The most valuable components — including core processors, 5G modems, Wi-Fi chips and premium camera lenses — are made in Taiwan by Taiwanese companies, Nikkei Asia reports. All told, the “island’s suppliers account for nearly $200, or 36%, of the total materials bill for each iPhone”. These chips, however, are designed by Apple, or other US, Japanese or European chip developers, such as Qualcomm, Sony and Bosch.

On the other hand, Chinese suppliers are concentrated in less technologically demanding areas, like product assembly and mechanical parts. The number of China-based suppliers has overtaken all other countries and regions to become the largest supplying source by number of companies over the past few years. They have also started to move up the supply chain.

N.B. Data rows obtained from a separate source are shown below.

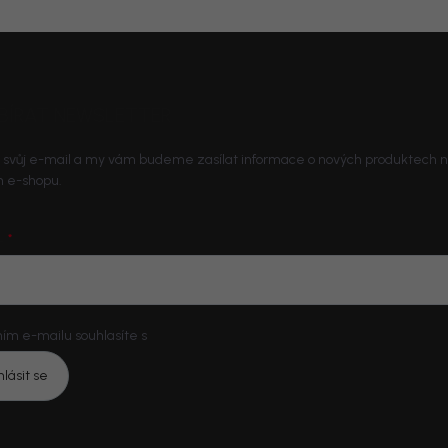
BÍRAT NEWSLETTER
 svůj e-mail a my vám budeme zasílat informace o nových produktech 
 e-shopu.
L
ím e-mailu souhlasíte s
podmínkami ochrany osobních údajů
hlásit se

China is also where 95% of all iPhones are assembled, a figure that has changed little since its launch. The country is a major market for Apple, too, providing around a fifth of its total annual revenue. Complicating the picture is the fact that many Taiwanese and US suppliers serve Apple from hundreds of facilities in mainland China.

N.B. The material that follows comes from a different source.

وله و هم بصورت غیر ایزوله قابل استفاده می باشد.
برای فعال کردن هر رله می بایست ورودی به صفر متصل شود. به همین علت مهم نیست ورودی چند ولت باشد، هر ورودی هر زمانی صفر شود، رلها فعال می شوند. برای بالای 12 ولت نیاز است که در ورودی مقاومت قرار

The Americans are now intent in getting back control over advanced chip production from Asia. IN contrast, China is busy becoming a tech giant in the region. If this continues, Taiwan will invariably get caught in the middle of this situation.

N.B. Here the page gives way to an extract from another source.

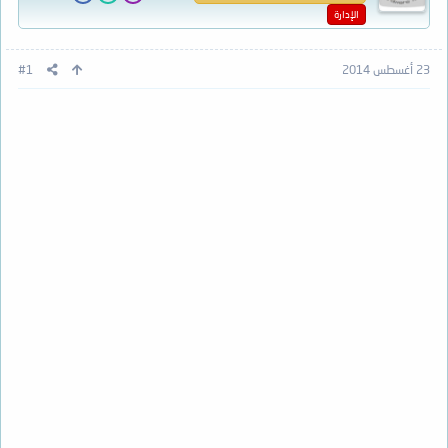
الإدارة
23 أغسطس 2014
#1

G7 leaders meeting in Japan this month vowed to “reduce excessive dependencies in our critical supply chains. Washington is determined to claw back advanced chip production from Asia, while Beijing is racing to establish its own tech supremacy. Taiwan is caught in the middle of this contest.

What worries China, however, is a move by Taiwan to move its semiconductor making plant to the US. Taiwan Semiconductor Manufacturing Co (TSMC) had decided to move equipment into its new $40 billion chip plant in Phoenix — the Taiwanese contract chipmaker’s first plant in the US in more than 20 years.

The US was elated realizing this move gives it an edge over China in chip making technology. But this is not all. Nikkei Asia reported: “Since the middle of last year, Intel, AMD, Nvidia, Meta, Google and Amazon have all requested additional production capacity outside of China and Taiwan, several tech executives told Nikkei Asia. HP and Dell — the world’s second and third biggest makers of notebook computers — told their suppliers specifically to start building capacity in Southeast Asia. Dell even aims to phase out made-in-China chips by 2024.”

The US plans to speed up the process of building chip making industries. It is offering incentives to encourage companies like TSMC and Samsung of South Korea to help build up America’s semiconductor industry. TSMC’s plant in Arizona, which will make ultra-advanced 3-nanometer chips that can be used in supercomputers, smartphones, cars, fighter jets and military equipment, is seen as one of the crowning achievements of this push.

By revenue, TSMC is the largest semiconductor company in the world. The company also has the world’s biggest logic chip manufacturing capacity and produces, by one analysis, a staggering 92 percent of the world’s most avant-garde chips—the ones inside the nuclear weapons, planes, submarines, and hypersonic missiles on which the international balance of hard power is predicated.

TSMC makes a third of all the world’s silicon chips, notably the ones in iPhones and Macs. Every six months, just one of TSMC’s 13 foundries carves and etches a quintillion transistors for Apple. In the form of these miniature masterpieces, which sit atop microchips, the semiconductor industry churns out more objects in a year than have ever been produced in all the other factories in all the other industries in the history of the world.

All this is good. But what if in a conflict situation China blocks Taiwan from connecting with its manufacturing arms in the US? Western companies thinking of running away from Taiwan is at one level as impractical as Taiwanese companies relocating themselves outside their country. It all depends on the level of the conflict everyone is speculating about but has no idea when it will come about.